There are times when you want your entire photo to be in focus.
(f/20, ISO 200, 1/50 sec)
There are other times, however, that you want only a small portion of your photo to be in focus and the rest of it blurry. You can always manipulate it after the fact in a photo editing program like Photoshop but it is much easier to shoot it the way you want it and then edit as you see fit.
The first way to make your background blurry is something I explained last fall in my post about aperture. For the purposes of this tutorial I will keep it nice and simple.
You want to use the lowest f/stop number that your lens allows.
I have a 50mm f/1.8 which is a must-have prime lens, in my humble opinion. I am not going to use it for this post, as it will not work for the second point that I am about to make. I am instead using my 24-70mm f/2.8 lens. The reason is that there is one more thing you need to do in order to blur your background even more.

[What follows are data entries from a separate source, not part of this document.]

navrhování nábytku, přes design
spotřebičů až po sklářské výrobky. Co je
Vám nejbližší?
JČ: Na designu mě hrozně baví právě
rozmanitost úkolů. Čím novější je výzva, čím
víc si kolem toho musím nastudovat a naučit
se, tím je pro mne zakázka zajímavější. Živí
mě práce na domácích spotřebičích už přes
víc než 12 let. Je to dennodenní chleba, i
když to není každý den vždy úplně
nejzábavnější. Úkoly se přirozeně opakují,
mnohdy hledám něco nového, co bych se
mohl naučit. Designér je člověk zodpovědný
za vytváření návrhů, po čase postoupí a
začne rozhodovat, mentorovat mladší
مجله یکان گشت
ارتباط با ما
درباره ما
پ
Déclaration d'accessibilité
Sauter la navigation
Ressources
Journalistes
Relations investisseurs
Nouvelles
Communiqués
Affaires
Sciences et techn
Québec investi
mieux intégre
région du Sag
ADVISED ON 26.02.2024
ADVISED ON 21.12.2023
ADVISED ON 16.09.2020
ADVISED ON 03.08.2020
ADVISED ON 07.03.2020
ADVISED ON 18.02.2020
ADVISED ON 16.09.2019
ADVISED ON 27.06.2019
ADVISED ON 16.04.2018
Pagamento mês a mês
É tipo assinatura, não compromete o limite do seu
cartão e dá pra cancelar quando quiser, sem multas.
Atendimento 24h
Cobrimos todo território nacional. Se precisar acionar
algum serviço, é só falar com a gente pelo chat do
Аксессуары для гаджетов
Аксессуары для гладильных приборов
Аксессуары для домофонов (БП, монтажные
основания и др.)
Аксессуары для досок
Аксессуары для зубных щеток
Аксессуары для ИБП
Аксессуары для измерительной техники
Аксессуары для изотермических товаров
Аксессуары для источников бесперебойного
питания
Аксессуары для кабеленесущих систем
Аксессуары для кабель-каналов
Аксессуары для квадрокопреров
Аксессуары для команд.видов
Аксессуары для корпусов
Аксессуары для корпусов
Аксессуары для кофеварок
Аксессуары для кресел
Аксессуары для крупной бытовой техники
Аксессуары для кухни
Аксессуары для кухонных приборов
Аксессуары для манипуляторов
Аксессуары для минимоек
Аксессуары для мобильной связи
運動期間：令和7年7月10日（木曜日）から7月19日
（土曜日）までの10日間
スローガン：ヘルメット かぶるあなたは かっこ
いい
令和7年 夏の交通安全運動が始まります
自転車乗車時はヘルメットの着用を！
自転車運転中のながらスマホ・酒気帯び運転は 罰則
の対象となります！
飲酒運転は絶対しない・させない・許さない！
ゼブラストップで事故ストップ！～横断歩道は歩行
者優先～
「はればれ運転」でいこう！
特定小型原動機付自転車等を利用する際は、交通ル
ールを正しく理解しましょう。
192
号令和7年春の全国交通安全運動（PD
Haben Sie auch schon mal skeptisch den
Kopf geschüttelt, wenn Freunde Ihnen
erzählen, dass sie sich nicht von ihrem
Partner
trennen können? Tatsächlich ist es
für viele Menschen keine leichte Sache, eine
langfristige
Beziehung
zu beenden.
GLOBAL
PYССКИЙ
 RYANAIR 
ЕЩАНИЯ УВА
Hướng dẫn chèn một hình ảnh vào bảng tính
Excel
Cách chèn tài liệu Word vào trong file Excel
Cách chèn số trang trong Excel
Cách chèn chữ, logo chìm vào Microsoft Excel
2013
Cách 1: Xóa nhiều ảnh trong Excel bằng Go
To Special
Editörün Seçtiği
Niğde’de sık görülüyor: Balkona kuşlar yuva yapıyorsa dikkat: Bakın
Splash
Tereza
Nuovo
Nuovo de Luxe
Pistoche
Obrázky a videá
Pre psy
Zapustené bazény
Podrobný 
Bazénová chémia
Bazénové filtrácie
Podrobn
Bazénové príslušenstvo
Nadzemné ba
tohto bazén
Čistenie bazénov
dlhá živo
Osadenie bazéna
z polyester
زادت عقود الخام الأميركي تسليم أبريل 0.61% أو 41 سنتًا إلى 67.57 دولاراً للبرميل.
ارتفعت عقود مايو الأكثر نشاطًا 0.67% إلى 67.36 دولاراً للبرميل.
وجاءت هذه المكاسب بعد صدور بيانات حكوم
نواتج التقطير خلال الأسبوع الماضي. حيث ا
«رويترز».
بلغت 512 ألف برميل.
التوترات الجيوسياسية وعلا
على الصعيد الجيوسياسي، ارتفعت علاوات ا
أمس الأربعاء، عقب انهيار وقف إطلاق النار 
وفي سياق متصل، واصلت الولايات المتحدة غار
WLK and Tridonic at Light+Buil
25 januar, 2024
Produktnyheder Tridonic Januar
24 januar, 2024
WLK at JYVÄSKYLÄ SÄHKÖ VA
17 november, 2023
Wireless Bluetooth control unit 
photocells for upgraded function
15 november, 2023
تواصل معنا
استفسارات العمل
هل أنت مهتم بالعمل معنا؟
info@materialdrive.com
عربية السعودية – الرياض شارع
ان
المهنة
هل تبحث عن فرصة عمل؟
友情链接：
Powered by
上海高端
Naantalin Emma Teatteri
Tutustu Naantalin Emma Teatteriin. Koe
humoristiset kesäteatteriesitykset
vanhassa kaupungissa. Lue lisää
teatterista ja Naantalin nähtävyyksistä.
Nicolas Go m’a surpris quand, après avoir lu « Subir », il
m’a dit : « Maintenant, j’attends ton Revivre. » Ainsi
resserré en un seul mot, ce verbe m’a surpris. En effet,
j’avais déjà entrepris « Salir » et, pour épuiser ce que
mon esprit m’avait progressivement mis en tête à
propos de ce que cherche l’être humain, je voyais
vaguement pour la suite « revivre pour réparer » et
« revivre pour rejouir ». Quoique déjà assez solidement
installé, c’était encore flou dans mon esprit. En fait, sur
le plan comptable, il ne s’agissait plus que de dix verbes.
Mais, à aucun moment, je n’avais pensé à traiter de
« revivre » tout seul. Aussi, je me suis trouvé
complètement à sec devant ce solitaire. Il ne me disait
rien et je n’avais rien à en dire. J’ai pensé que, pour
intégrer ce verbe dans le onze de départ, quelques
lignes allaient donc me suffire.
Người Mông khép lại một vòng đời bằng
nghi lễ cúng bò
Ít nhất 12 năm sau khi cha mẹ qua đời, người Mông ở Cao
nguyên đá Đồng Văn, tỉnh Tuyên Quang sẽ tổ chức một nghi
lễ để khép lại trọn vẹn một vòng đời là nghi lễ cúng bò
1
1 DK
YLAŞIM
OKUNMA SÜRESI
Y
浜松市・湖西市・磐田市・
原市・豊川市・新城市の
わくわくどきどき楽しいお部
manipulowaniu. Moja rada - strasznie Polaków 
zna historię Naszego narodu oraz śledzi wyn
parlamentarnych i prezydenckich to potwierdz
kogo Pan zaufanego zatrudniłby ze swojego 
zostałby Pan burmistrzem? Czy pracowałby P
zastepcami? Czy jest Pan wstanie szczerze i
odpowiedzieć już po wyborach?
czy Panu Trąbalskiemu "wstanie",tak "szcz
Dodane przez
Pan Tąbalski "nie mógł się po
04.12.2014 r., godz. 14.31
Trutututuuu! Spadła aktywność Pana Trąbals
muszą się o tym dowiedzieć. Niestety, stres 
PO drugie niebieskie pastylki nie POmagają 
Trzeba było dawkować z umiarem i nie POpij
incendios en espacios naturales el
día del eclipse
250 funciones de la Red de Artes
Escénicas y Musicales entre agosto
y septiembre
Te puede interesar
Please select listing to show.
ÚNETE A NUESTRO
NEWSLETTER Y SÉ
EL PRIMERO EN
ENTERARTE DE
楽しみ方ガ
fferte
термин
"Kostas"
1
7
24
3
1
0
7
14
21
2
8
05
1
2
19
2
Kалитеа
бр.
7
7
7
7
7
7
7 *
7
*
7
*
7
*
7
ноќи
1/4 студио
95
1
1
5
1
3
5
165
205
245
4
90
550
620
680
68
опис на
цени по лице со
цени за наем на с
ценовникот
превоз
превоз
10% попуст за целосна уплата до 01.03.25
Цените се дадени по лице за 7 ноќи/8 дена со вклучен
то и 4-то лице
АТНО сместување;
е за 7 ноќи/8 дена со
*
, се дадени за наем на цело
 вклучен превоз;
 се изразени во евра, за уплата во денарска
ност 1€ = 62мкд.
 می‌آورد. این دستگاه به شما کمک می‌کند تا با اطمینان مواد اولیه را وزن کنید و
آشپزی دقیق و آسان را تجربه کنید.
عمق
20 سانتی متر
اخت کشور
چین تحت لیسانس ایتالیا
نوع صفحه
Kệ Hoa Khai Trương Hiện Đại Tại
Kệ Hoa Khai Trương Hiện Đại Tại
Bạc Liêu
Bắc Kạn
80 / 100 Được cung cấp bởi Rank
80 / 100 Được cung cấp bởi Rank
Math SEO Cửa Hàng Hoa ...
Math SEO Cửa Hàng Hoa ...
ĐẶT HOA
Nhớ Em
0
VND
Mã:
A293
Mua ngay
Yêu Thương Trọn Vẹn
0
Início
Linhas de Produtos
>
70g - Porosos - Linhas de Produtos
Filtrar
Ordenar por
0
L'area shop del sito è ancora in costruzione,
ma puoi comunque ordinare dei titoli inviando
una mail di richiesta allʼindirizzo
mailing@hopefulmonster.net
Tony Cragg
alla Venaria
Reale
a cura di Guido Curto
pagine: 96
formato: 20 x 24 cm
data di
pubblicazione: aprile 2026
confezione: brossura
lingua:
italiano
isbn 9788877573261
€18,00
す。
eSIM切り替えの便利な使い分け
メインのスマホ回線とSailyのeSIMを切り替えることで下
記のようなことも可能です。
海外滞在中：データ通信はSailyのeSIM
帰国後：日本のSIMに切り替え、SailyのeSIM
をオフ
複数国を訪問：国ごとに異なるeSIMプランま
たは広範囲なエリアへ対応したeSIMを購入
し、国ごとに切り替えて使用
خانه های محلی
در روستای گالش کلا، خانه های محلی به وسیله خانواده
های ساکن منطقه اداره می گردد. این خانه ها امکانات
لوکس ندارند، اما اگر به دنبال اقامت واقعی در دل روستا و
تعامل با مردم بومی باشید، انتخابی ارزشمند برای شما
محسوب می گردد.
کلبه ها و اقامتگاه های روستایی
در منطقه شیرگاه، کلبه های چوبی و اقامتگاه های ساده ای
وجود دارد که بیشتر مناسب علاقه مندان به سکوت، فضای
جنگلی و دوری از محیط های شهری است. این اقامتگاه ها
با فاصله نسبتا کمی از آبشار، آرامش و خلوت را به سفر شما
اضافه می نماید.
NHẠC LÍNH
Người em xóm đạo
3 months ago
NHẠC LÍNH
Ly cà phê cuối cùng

You need to step back and zoom in.
Here is a shot of a flower in our garden using those two tips. I set the aperture to 2.8 and zoomed out so that I was at 24mm.
(f/2.8, ISO 200, 1/50 sec)
The background is nice and blurry, but we can blow it out even more. I zoomed in to 70mm, took a few steps back and tried to compose it the same as the first shot.
(f/2.8, ISO 200, 1/60 sec)
The larger the zoom, the blurrier the background.
If you want to get really artsy you can throw a larger zoom lens on. I used my 70-200mm lens and zoomed to 200mm for this shot of Hillary and Shawn.
(f/2.8, ISO 200, 1/800 sec)
I wanted to use a more current photo to demonstrate this again. Here is my ridiculously cute daughter, wearing a ridiculously cute dress, holding a ridiculously pink flower.
As you can see, she took her job very seriously.
Once I told her what a great job she did helping Mommy, she was quite pleased with herself.
To sum it up you can do two things to make your background as blurry as possible.
1. Use your widest aperture setting (lowest number).
2. Use as much zoom as you have and step back to frame your shot.